Em busca de novos parceiros e clientes, a americana FMC transforma um dia de campo em rali de regularidade entre as lavouras de soja do extremo Oeste da Bahia
Viviane Taguchi, de Luis Eduardo Magalhães (BA)
Eram 7 horas da manhã e a principal avenida de Luís Eduardo Magalhães, cidade que faz a divisa entre Bahia, Tocantins e Goiás já estava bastante movimentada. Cerca de 200 grandes produtores rurais da região se alinhavam a bordo de suas picapes para dar a largada a um rali de regularidade, batizado de Giro FMC, que prometia um dia de aventura, conhecimento técnico e possivelmente bons negócios. A competição, em que os vencedores são aqueles que seguem com maior precisão as instruções de uma rota pré-elaborada pela organização, é uma carta na manga da multinacional de defensivos FMC Agricultural Products para apresentar novas tecnologias e atrair clientes. Em Lem (apelido da cidade baiana que conta com mais de 2,5 milhões de hectares agricultáveis), o rali aconteceu pelo terceiro ano consecutivo, e o clima de competição entre os pilotos era acirrado. “Ei, Fulano. Vou fazer você comer poeira”, dizia um ao outro, pelas janelas dos carros. A resposta vinha na lata: “Igual eu fiz contigo no ano passado?” A equipe de DINHEIRO RURAL acompanhou o rali, do começo ao fim. Foram oito horas e mais de 380 quilômetros percorridos entre as trilhas das maiores fazendas da região. Chovia muito e, vez ou outra, até a caminhonete com tração 4X4, que transportava a reportagem, ameaçava atolar nas poças de lama formadas nas estradas.
Diferentemente dos tradicionais dias de campo, em que produtores são convidados a visitar uma fazenda e lá ouvir o que os especialistas têm a dizer, no Giro FMC as palestras aconteciam no intervalo entre uma fazenda e outra. “Parece apenas uma brincadeira, mas posso dizer que é uma brincadeira com intenções muito sérias e responsáveis para o produtor rural”, afirma o agricultor Fábio Lauck, que cultiva 10 mil hectares de soja e milho na região. “É uma forma descontraída de irmos ao campo do vizinho ver como está a soja dele, obter conhecimento técnico para melhorar nossas lavouras e trocar informações sobre o mercado.” Lauck, paranaense que migrou para o Oeste baiano, como a maioria dos produtores da região, participa dos rallies promovidos pela multinacional desde a primeira edição. Estabelecido desde a primeira metade dos anos 1980 em Luís Eduardo de Magalhães, é fanático por esportes radicais, assim como o seu vizinho, João Antônio Franciosi, campeão da categoria especial do Rally dos Sertões no ano passado. Em Lem, Franciosi acompanhou o evento a bordo de seu monomotor. “É importante acompanhar as palestras técnicas, mas este ano eu não quis participar do rali por terra, vim pelos ares”, disse Franciosi. Uma das paradas técnicas foi feita na propriedade de Franciosi, a Fazenda Santana.

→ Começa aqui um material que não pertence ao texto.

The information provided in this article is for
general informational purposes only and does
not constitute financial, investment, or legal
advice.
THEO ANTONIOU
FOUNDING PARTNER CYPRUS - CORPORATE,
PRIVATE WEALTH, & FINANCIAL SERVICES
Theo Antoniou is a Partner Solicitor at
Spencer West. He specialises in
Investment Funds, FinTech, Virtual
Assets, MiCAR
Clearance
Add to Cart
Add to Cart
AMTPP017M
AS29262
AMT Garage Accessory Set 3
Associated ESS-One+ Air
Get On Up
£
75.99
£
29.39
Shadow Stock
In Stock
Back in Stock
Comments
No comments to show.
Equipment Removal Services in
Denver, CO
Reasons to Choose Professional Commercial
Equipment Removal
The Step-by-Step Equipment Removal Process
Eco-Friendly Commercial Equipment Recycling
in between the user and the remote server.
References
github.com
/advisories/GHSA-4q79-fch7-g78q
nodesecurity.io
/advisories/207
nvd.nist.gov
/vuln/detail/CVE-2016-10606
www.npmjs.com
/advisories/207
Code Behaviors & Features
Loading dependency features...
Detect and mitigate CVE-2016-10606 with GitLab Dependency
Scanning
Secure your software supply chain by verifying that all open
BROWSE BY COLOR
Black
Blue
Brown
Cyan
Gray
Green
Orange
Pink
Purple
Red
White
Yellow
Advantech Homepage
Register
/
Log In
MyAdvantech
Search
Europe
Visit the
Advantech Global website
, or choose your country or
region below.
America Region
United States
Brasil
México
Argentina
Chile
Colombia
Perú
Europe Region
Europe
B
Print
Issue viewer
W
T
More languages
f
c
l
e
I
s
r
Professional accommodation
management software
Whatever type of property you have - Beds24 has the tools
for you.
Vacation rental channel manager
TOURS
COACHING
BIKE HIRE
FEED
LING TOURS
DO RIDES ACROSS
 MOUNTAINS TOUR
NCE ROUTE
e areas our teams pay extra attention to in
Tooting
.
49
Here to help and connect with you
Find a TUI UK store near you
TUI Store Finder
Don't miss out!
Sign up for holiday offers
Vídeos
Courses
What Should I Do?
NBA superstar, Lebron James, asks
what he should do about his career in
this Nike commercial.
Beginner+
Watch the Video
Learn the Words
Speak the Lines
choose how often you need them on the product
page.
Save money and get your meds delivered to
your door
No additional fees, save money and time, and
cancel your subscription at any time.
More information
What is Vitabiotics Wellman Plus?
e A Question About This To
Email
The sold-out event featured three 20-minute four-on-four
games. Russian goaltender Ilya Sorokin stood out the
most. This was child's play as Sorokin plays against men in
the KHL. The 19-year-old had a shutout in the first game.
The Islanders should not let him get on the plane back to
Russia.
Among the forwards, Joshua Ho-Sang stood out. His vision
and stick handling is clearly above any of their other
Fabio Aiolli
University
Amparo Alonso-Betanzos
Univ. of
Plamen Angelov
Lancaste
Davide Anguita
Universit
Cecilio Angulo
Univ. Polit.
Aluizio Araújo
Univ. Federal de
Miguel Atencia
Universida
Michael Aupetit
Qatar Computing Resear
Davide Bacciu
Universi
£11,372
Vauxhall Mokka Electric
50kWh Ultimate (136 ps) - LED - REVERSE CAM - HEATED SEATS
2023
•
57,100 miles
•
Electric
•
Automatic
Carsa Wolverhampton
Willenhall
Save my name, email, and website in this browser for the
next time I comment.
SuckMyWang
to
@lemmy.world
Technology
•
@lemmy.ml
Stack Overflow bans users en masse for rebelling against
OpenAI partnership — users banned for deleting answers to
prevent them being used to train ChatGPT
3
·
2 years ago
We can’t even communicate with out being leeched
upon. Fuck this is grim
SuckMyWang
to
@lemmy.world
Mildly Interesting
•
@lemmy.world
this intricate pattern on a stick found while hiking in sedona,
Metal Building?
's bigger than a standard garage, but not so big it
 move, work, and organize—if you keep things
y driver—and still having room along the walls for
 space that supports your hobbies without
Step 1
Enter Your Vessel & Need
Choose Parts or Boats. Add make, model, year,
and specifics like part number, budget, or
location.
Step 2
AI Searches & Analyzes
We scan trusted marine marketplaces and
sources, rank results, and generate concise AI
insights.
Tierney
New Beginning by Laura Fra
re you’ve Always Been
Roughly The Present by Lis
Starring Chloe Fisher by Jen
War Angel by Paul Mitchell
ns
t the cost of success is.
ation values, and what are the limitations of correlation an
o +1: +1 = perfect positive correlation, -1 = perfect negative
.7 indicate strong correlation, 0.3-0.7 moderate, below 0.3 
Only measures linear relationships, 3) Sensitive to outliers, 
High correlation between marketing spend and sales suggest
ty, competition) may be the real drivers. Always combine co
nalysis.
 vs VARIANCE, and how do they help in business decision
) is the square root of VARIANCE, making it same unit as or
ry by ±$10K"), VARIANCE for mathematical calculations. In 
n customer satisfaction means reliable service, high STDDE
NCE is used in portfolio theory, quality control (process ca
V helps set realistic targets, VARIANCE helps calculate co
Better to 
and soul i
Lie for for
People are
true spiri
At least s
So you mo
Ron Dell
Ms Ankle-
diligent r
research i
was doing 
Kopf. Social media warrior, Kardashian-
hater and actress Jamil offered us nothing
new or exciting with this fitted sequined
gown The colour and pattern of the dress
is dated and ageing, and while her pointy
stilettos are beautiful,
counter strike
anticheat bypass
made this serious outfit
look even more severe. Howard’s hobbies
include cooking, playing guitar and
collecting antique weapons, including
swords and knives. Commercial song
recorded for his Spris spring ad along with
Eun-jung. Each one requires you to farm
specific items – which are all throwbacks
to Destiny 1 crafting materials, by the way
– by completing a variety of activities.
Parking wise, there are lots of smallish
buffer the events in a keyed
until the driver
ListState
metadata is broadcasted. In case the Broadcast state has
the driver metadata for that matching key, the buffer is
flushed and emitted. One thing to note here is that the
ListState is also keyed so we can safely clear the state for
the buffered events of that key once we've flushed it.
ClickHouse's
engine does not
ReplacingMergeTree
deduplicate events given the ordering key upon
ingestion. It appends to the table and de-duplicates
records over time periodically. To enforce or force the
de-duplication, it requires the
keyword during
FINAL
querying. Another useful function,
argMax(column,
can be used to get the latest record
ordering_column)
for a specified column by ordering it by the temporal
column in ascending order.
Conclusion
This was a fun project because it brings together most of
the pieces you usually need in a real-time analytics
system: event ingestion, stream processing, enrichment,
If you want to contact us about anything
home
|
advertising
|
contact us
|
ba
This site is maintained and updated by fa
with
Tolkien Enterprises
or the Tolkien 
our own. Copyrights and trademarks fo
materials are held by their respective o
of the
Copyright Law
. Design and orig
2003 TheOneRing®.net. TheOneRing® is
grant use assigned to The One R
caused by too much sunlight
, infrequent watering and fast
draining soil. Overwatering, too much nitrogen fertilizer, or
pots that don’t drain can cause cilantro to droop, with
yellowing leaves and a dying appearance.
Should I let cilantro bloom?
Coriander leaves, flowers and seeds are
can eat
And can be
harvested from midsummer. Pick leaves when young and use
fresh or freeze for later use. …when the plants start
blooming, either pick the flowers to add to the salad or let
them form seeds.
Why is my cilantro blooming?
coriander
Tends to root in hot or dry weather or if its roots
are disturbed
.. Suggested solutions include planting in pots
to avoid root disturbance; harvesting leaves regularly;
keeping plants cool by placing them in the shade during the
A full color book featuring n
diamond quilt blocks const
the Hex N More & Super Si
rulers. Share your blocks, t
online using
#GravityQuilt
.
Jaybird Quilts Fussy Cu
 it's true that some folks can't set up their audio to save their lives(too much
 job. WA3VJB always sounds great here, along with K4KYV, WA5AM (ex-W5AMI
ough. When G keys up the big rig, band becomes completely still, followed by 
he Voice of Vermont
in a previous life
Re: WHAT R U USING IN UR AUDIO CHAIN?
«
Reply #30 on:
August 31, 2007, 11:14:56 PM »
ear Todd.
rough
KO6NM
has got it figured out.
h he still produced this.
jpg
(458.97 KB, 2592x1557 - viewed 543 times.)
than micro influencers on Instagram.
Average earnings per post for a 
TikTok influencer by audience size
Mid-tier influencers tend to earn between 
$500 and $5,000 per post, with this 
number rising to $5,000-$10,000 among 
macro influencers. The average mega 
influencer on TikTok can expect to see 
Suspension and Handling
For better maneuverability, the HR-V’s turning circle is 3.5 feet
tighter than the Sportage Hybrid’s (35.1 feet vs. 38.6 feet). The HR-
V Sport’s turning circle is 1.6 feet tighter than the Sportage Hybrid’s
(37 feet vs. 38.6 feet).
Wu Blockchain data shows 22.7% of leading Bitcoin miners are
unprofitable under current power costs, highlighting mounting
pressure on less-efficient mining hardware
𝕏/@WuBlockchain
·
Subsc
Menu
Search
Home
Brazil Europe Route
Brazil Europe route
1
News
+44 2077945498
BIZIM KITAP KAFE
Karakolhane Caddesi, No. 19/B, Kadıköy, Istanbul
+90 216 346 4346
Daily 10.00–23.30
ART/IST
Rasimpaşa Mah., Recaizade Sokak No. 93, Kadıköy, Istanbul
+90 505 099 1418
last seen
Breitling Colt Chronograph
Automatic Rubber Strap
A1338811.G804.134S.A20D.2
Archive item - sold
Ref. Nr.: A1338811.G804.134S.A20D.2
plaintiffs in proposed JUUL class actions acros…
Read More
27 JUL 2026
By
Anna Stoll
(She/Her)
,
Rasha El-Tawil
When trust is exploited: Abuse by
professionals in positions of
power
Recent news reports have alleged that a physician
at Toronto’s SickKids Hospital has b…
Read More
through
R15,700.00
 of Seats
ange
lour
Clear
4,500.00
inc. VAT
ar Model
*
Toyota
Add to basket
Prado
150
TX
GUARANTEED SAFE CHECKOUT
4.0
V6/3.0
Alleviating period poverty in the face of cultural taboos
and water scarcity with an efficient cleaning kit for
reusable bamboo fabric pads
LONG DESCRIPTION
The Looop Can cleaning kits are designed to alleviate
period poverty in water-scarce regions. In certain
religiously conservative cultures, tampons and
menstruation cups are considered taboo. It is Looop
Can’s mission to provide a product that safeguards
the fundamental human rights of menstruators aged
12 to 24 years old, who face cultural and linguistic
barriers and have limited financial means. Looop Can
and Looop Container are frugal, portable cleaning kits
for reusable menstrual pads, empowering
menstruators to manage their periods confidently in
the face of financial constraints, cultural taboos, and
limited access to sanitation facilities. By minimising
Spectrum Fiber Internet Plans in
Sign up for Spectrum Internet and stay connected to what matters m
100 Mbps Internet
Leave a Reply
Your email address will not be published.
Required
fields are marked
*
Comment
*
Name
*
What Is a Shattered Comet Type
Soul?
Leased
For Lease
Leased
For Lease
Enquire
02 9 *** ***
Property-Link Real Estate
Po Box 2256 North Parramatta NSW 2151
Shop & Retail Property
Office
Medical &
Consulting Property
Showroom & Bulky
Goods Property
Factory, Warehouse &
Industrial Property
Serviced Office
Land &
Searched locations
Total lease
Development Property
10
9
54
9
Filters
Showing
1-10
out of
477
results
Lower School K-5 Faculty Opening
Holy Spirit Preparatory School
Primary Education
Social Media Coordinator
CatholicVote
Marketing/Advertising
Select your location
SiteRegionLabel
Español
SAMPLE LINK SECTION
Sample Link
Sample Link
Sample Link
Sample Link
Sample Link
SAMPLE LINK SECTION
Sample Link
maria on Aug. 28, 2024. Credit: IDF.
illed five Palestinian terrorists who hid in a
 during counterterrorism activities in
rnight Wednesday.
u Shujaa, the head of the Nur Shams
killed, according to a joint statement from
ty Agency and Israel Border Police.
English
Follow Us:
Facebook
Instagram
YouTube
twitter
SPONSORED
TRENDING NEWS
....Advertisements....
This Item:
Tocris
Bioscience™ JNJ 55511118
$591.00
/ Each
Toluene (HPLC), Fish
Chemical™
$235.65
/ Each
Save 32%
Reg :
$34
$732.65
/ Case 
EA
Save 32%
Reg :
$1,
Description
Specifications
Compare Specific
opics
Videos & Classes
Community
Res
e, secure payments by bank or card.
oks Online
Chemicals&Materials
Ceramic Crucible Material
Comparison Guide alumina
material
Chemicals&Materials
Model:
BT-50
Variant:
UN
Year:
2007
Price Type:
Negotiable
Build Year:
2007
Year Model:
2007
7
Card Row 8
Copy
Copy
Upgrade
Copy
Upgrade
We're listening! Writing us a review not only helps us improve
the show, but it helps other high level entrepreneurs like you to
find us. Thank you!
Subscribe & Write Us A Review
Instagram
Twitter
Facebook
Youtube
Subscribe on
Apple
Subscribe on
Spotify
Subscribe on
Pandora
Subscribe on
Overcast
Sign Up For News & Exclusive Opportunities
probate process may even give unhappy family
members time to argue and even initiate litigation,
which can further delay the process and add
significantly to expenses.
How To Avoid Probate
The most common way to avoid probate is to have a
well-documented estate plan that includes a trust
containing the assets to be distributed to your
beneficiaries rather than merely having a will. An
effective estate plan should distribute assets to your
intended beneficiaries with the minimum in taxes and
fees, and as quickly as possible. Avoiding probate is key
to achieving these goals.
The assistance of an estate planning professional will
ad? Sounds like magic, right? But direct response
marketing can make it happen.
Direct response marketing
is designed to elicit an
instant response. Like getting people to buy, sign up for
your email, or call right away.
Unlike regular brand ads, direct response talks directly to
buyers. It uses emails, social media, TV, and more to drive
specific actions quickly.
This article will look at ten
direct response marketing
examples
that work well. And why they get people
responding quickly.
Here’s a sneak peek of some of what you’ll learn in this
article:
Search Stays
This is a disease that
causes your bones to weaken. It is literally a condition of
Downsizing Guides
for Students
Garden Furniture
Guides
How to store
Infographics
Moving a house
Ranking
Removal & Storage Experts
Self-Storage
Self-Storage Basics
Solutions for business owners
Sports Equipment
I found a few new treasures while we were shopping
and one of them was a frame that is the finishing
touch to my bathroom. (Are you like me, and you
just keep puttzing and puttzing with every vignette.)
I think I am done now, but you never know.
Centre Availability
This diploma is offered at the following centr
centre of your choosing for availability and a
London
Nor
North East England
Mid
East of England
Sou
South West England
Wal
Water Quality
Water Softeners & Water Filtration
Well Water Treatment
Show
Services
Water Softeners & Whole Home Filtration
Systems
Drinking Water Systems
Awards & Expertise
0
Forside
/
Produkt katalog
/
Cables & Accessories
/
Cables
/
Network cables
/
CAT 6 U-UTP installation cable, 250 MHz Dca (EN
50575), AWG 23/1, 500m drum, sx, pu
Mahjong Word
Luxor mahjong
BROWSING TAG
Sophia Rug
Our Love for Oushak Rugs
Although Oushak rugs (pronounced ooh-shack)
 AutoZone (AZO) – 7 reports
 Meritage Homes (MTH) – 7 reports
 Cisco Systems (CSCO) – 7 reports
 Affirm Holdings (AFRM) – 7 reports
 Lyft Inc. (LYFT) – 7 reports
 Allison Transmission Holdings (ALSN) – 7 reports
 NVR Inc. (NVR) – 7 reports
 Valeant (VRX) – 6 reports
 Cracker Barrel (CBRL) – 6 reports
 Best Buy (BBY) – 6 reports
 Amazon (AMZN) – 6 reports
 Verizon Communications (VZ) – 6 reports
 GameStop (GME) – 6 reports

A estratégia da FMC é realmente atrair os produtores. Márcia Terzian é gerente nacional das culturas de soja e milho e saiu de Campo Grande (MS) para acompanhar a corrida em Lem. “Essa aproximação é importante para a empresa, pois precisamos saber o que o produtor de cada região precisa para levarmos as soluções para a lavoura deles”, afirma Márcia. “Começou como um negócio e virou tradição”. Só neste ano, além da competição em Luiz Eduardo Magalhães, ela já participou das etapas do giro em Formosa/Cristalina (GO), Erechim/Ijuí (RS) e em Balsas (MA). Além do circuito da soja, a FMC promove uma versão do Giro reunindo os principais produtores de cana-de-açúcar do País.